Disabled people in East Dunbartonshire want an urgent meeting with the Scottish Government’s transport minister over the council’s ‘shared space’ proposals for the Catherine Street junction in Kirkintilloch town centre.

The council wants to remove traffic lights and safety barriers at the junction as part of the scheme.

Despite a petition with 3,500-signatures and a protest outside council HQ by more than 400 people at the end of April, councillors voted through the scheme by 13-9 votes. Now members of East Dunbartonshire Visually Impaired Forum, led by chairman Sandy Taylor, want Transport Minister Derek Mackay to take up their concerns after he agreed the Highway Code does not cover the council’s plans.

Sandy said: “Council leader Rhondda Geekie’s recent claim the introduction of the shared space scheme in Kirkintilloch would lead to the ‘pedestrian being king’ has been dealt a severe setback.

“Mr Mackay quoted the following from the Highway Code – ‘pedestrians have no explicit right of way in law at uncontrolled crossings and in the event of an incident, it would be for the courts to determine where liability lay’.

“Mr Mackay further revealed the Highway Code was last updated in September 2007 and there are no plans to make any further amendments.”

Disabled protestors say last-minute safety measures by the council, including two pelican crossings at Catherine Street and Kerr Street, are “not good enough”.

Sandy said: “At the first meeting last week of the inappropriately named equality design forum set up by the council, it became apparent this scheme will rely on the public milling around the street to help slow the traffic.
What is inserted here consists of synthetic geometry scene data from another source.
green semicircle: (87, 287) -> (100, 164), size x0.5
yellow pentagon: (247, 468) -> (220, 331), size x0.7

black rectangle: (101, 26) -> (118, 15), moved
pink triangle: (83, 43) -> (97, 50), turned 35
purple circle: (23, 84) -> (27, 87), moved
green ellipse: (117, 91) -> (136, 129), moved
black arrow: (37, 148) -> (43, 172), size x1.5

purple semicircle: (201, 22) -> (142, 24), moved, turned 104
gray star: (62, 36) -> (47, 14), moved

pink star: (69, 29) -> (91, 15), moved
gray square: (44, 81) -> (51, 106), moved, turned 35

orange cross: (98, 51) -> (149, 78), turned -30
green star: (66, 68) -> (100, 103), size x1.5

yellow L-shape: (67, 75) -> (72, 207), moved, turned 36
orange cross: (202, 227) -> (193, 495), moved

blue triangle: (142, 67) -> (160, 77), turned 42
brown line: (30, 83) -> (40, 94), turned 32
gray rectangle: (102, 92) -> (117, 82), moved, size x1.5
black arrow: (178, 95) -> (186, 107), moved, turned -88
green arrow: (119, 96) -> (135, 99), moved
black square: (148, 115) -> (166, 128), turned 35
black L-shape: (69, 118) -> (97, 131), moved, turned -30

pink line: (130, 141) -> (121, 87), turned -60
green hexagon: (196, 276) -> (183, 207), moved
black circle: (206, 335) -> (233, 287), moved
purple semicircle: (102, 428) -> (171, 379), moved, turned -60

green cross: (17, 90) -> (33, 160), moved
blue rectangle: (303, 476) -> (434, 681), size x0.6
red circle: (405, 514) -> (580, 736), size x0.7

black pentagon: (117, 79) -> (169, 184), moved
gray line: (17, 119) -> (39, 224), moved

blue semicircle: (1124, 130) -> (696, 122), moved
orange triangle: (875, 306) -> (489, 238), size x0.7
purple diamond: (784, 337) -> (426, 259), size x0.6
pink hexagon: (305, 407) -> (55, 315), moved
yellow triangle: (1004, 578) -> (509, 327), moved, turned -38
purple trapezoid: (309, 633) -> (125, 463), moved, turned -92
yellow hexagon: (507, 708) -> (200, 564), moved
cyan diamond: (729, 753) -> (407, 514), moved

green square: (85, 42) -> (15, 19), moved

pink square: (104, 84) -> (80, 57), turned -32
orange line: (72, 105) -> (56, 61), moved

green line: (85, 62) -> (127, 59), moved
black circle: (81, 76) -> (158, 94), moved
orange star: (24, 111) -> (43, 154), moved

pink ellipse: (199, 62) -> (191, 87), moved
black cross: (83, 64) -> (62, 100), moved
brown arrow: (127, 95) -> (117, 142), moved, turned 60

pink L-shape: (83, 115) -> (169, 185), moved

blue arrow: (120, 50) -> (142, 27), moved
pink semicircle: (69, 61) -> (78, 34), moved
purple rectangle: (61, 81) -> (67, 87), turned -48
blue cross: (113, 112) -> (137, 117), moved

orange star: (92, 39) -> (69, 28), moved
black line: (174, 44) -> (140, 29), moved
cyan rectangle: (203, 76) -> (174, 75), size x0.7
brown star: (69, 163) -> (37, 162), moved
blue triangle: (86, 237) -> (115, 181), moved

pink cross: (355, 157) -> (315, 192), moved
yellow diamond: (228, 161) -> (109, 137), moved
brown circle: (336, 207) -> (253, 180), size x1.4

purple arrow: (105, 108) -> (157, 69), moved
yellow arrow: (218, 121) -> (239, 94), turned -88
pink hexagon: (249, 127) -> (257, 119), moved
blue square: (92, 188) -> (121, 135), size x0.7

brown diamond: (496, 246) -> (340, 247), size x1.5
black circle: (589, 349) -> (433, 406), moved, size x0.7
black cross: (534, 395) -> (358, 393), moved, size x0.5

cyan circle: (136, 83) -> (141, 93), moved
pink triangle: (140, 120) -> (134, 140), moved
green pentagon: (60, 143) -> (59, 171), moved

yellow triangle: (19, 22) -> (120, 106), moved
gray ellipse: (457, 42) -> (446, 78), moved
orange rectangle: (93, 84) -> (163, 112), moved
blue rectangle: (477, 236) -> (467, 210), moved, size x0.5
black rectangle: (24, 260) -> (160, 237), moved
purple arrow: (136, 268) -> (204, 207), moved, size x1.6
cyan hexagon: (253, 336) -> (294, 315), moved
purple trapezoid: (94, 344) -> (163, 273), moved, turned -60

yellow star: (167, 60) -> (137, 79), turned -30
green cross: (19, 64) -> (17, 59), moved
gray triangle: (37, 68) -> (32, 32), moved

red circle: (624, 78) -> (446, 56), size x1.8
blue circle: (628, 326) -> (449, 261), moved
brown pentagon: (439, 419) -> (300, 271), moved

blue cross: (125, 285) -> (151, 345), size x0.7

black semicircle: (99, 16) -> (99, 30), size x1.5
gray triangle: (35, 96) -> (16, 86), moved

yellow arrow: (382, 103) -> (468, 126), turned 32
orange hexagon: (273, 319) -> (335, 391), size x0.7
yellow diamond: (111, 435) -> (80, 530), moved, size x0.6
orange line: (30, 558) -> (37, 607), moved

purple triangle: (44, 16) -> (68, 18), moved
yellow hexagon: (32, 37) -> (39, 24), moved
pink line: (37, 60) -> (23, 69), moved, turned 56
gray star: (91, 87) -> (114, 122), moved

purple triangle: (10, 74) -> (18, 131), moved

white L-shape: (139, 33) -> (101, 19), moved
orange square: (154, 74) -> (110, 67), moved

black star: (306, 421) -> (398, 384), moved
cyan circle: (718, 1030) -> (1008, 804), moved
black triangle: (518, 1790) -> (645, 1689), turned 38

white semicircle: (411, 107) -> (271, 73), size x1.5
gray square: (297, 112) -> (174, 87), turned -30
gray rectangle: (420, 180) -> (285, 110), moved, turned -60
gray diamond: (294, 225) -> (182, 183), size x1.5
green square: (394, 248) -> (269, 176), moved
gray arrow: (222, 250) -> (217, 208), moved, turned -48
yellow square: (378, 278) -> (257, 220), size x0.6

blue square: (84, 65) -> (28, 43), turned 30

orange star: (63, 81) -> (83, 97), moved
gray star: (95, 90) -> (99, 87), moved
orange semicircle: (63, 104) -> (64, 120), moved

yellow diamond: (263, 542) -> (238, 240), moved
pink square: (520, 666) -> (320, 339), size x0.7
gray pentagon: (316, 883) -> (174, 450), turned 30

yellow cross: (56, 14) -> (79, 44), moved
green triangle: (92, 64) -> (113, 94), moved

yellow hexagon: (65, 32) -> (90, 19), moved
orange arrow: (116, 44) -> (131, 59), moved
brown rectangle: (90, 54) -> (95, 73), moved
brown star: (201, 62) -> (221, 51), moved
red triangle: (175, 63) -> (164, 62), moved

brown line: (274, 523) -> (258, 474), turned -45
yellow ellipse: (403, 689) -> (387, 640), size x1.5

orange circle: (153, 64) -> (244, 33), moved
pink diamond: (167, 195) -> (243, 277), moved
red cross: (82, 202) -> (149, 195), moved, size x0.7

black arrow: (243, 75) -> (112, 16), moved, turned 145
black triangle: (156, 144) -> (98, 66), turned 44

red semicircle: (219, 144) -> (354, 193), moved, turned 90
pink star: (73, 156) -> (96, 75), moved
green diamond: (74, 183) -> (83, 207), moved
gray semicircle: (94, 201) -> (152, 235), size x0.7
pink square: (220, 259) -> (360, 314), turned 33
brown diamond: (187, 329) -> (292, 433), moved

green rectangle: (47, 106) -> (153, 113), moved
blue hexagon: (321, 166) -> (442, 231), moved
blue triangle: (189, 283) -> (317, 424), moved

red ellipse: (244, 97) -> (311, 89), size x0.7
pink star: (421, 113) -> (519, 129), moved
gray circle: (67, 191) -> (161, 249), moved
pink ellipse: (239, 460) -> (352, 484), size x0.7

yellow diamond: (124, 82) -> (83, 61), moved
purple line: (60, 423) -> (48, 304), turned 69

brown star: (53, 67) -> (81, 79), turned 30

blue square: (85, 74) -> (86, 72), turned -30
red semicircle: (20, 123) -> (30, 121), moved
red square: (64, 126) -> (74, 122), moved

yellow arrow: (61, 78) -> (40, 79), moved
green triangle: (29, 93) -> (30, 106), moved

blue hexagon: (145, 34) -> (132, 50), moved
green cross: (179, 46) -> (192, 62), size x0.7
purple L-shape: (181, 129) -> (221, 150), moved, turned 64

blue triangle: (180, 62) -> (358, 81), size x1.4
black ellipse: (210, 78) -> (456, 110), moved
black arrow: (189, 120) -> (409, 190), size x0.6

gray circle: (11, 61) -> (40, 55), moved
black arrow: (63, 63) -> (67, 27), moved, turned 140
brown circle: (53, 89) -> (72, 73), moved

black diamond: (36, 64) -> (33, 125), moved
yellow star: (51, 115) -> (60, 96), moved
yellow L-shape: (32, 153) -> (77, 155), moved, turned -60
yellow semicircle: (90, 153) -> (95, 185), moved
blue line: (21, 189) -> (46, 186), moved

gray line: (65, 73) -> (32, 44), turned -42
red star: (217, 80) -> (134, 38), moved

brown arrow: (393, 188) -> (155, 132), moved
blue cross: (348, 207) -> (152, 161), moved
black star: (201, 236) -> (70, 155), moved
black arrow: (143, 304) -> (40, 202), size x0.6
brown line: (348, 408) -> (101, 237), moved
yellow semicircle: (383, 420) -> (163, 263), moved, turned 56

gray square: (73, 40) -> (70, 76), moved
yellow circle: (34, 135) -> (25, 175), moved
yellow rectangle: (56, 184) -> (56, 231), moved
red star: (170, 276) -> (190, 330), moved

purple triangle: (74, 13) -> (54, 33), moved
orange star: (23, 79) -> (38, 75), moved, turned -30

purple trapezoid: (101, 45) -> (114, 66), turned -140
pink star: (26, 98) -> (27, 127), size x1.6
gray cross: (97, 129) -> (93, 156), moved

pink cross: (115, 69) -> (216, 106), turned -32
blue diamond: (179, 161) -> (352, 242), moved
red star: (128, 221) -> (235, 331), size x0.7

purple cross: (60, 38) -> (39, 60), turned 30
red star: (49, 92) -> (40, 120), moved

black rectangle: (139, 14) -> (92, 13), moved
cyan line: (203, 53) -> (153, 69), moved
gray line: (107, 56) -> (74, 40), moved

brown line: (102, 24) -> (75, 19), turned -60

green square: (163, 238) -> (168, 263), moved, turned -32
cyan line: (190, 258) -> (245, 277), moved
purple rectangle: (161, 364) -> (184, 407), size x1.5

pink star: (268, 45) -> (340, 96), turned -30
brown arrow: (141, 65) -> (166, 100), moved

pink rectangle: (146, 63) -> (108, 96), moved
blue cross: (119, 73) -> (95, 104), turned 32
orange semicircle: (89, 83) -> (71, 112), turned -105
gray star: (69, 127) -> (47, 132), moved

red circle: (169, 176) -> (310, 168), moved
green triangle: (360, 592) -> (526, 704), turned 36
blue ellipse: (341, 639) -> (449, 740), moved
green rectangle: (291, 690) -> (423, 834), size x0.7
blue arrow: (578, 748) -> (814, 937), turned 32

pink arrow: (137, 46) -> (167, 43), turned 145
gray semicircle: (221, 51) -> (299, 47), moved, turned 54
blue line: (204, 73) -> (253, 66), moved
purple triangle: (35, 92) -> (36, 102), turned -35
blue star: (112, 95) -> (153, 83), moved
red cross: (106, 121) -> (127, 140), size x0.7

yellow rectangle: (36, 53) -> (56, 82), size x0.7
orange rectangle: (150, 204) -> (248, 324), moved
We therefore must be 
expendable.”

He added: “People with disabilities are effectively being designed out of the town centre. People will stay away as it will not be safe.”

Thomas Glen, director of development and regeneration at the council, said the equality design forum had been set up to champion access issues and assist in 
decisions such as kerbing, pavements, crossing points, street lighting, transport movement and parking.

The first forum meeting was well attended, he said, by group representatives and the council’s equality policy advisor and sensory impairment officer, as well as Sustrans Scotland.

He added: “From this session, the project team has suggestions that can be taken forward and investigated further.”

Work is expected to 
start on the scheme by late September.